TASK DIRECTIONS:
Which of the lines below hold the word "Sehnsucht"? Pull each of them out.

DATASET EXCERPTS:
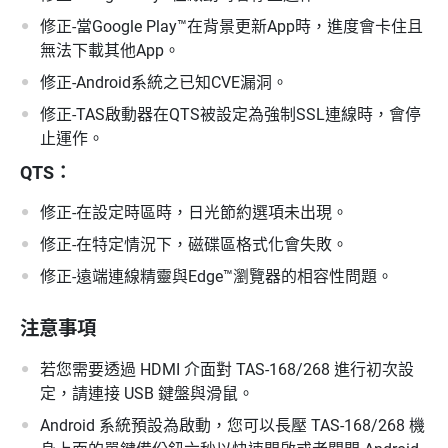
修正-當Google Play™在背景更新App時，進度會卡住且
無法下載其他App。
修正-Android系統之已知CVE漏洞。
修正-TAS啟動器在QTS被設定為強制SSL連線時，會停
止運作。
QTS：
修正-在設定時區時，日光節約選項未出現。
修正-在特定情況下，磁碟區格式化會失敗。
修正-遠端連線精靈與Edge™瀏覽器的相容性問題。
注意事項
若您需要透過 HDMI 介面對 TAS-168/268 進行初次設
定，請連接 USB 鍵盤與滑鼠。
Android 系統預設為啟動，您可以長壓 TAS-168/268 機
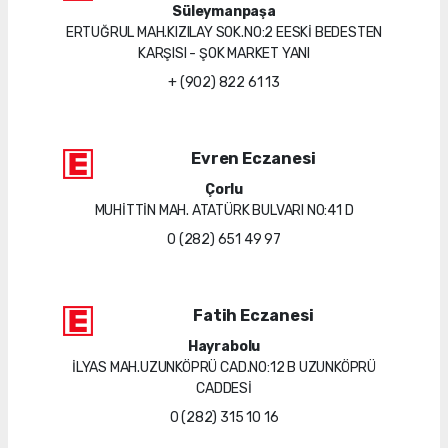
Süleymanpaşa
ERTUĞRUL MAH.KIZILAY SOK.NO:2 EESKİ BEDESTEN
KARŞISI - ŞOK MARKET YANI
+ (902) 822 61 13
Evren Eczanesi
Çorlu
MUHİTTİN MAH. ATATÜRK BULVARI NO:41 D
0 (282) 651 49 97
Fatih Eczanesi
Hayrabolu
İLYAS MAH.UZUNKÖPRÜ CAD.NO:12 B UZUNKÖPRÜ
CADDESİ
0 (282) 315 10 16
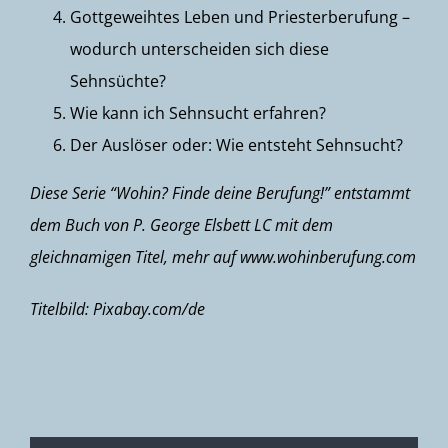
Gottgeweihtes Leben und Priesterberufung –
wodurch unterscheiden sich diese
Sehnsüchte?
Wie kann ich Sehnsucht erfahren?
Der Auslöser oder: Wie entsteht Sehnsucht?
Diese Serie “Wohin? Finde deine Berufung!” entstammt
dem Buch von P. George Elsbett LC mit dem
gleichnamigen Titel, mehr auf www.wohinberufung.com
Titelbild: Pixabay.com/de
==
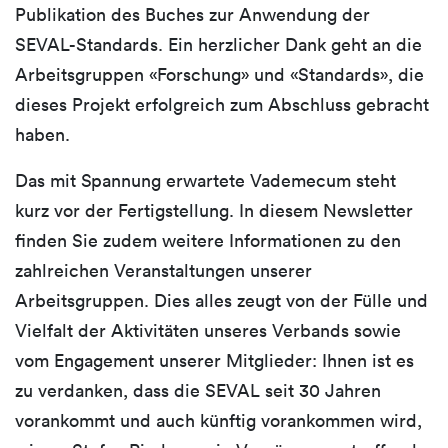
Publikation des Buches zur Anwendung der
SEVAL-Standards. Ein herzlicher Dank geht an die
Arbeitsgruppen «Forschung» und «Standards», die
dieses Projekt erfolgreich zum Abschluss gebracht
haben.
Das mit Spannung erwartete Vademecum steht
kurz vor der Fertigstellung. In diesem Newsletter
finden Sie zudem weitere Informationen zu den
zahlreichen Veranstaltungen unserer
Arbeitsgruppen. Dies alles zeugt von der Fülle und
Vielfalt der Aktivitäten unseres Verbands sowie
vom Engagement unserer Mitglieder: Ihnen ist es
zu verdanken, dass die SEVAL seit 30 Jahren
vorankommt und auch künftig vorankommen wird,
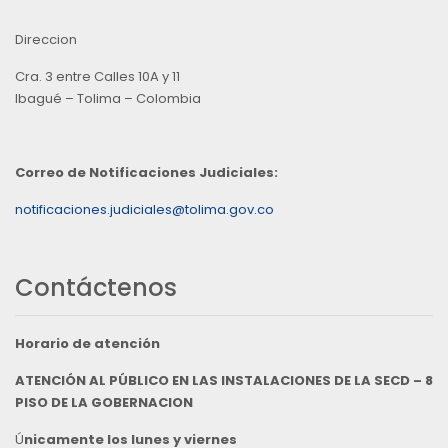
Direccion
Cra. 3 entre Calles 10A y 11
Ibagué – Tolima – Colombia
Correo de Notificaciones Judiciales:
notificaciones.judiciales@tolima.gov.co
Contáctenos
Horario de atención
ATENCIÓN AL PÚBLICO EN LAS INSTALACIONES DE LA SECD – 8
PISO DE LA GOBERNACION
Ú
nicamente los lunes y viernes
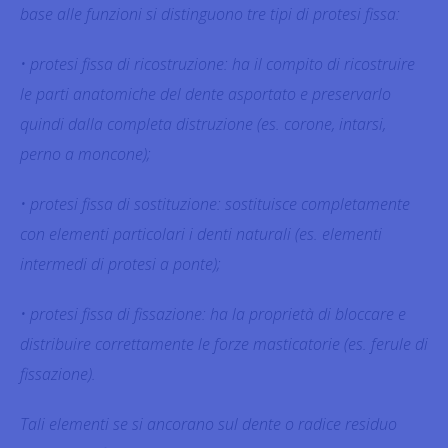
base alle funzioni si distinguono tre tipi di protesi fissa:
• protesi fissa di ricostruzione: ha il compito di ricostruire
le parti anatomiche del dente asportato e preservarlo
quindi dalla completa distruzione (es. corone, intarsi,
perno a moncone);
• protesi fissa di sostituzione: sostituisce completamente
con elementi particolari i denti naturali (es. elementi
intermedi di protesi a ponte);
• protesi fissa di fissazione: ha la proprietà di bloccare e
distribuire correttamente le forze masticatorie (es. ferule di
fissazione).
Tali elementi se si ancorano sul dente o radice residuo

ANSWER SPACE:
Wie kann ich Sehnsucht erfahren?
Der Auslöser oder: Wie entsteht Sehnsucht?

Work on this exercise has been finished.